Monarchs, Morning Fogs, and Crab Grass

monarch_small.jpgAll summer we have seen the occasional orange and black monarch butterfly fluttering across our yards and fields. Coming into the fall, though, the numbers of these distinctive butterflies have increased and their colors have become more vivid and more intensely orange. These late summer monarchs are non-reproducing individuals who are about to begin a remarkable southerly migration. Over the next few months these insects will follow their instinctive flyways and end up deep in the mountains of central Mexico.  There they will hibernate en mass in the isolated forests until the signs of spring arose them to begin their slow return to their northern ranges. None of them will ever return to their starting places, though. Several generations will be bred along the way in order to accomplish the long journey north.

The mornings are increasingly foggy as summer begins to fade. These ground clouds are called “radiational fogs,” and they are caused by the extensive radiational cooling of the night air due to the longer, clearer nights of late summer. When the cool air comes into contact with soil and surface water systems that still retain their summer heat, moisture condenses into the fog. The warming sun in the morning quickly reheats the air and dissipates the fog.

Crab grass is one of those plants that is almost universally unloved. Several of my friends and neighbors, in fact, positively hate the species and do not want to hear anything good or amazing about it. In my rich mix of plants that I call my lawn, though, the rise of the crab grass is an exciting, late summer event.

Crab grass thrives in the heat and dryness of the late summer because of elegant adaptations in its cellular structure and molecular physiology. In most plants, the cells that carry out the two parts of photosynthesis (the “light reaction” that captures the energy in sunlight and makes both energy molecules and also the “waste” molecules of oxygen, and the “dark reaction” that uses carbon dioxide and the light reaction’s energy molecules to make sugars) are intermixed together. This allows effective contacts and transfers and lets photosynthesis run quite efficiently.
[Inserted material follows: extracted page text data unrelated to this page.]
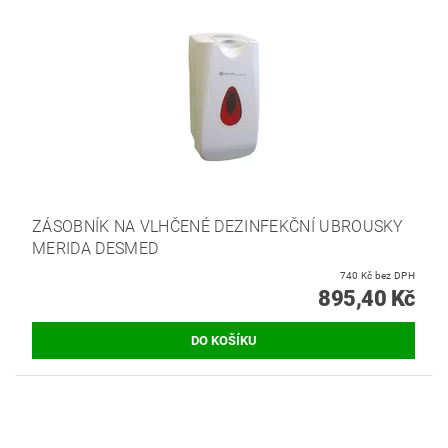
ZÁSOBNÍK NA VLHČENÉ DEZINFEKČNÍ UBROUSKY
MERIDA DESMED
740 Kč bez DPH
895,40 Kč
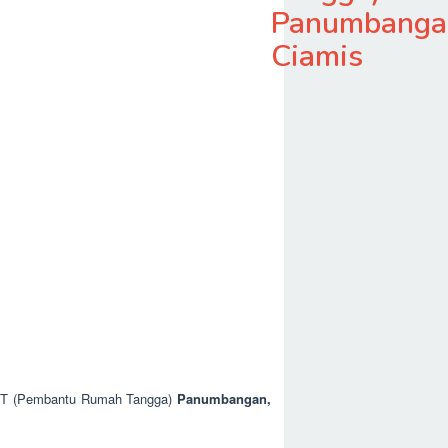
Panumbanga
Ciamis
 ART (Pembantu Rumah Tangga)
Panumbangan,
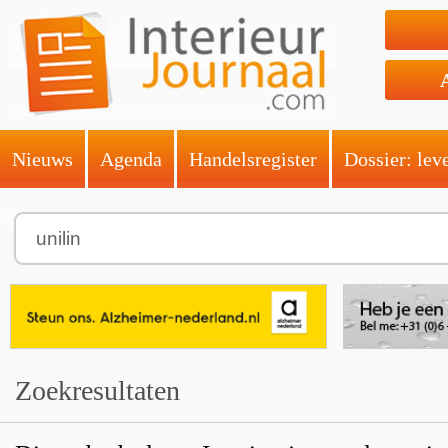
Nieuws
Agenda
Handelsregister
Dossier: lev
Zoekresultaten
When a plant becomes stressed by a lack of water, though, it closes its leaf pores (the “stomatae”). This stops the potentially fatal water loss but also shuts off the delivery of carbon dioxide to the “dark reaction” cells. There is, then, an imbalance between the “light” and “dark” reactions, and one of the consequences is that oxygen begins to build up inside the plant. This oxygen starts breaking down the functional molecules of the dark reaction (a process called “photorespiration”) and the photosynthetic rate (and the growth rate) of the plant plummets.

Crab grass avoids photorespiration by anatomically separating and isolating the cells that carry out the light and dark reactions. The dark reaction cells are sealed away from the air spaces inside the leaf, and the oxygen from the light reactions, then, cannot break down the dark reaction cell’s molecules. A system (involving the synthesis of a four carbon molecule (hence, a C-4 plant!)) that transfers carbon dioxide from the air spaces to the dark reaction cells then functions to keep the carbon chemistry of the dark reaction cell operating.
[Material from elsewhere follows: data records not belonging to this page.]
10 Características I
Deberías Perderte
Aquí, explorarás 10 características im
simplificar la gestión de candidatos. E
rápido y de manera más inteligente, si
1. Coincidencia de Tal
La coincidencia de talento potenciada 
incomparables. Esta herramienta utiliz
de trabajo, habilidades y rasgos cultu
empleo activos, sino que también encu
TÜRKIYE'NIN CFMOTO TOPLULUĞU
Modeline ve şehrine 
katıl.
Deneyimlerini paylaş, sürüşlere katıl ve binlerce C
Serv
At temperatures above 30 degrees C (about 86 degrees F) a C-4 plant is 200% more efficient than the typically photosynthesizing plant (which is called a C-3 plant, by the way!). So, when you see the spiky heads of crab grass rising about the dead and dying grass plants around them, think about the biological elegance that allowed that event to occur! As Michael Crichton put it so well in “Jurassic Park,” “Life will find a way!”